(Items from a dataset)
▼

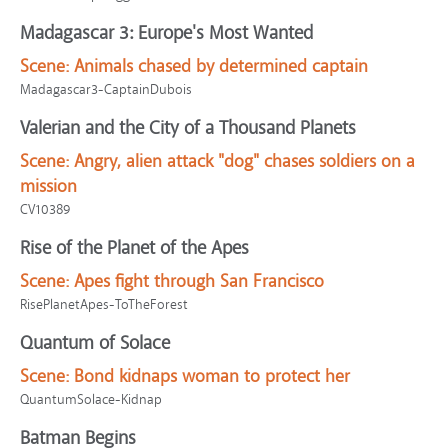
Madagascar 3: Europe's Most Wanted
Scene:
Animals chased by determined captain
Madagascar3-CaptainDubois
Valerian and the City of a Thousand Planets
Scene:
Angry, alien attack "dog" chases soldiers on a
mission
CV10389
Rise of the Planet of the Apes
Scene:
Apes fight through San Francisco
RisePlanetApes-ToTheForest
Quantum of Solace
Scene:
Bond kidnaps woman to protect her
QuantumSolace-Kidnap
Batman Begins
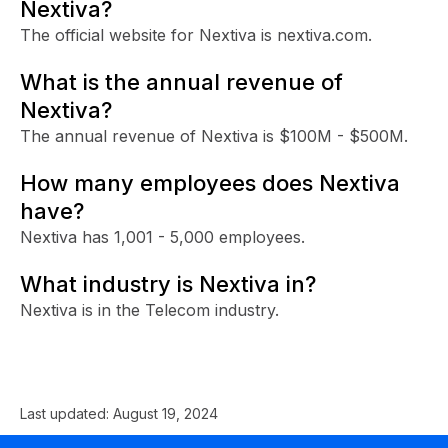
Nextiva?
The official website for Nextiva is nextiva.com.
What is the annual revenue of
Nextiva?
The annual revenue of Nextiva is $100M - $500M.
How many employees does Nextiva
have?
Nextiva has 1,001 - 5,000 employees.
What industry is Nextiva in?
Nextiva is in the Telecom industry.
Last updated:
August 19, 2024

▲

■ Problem requirements: Look over the entries for "employees", then copy every line that includes that string.

■ Response box:
How many employees does Nextiva
Nextiva has 1,001 - 5,000 employees.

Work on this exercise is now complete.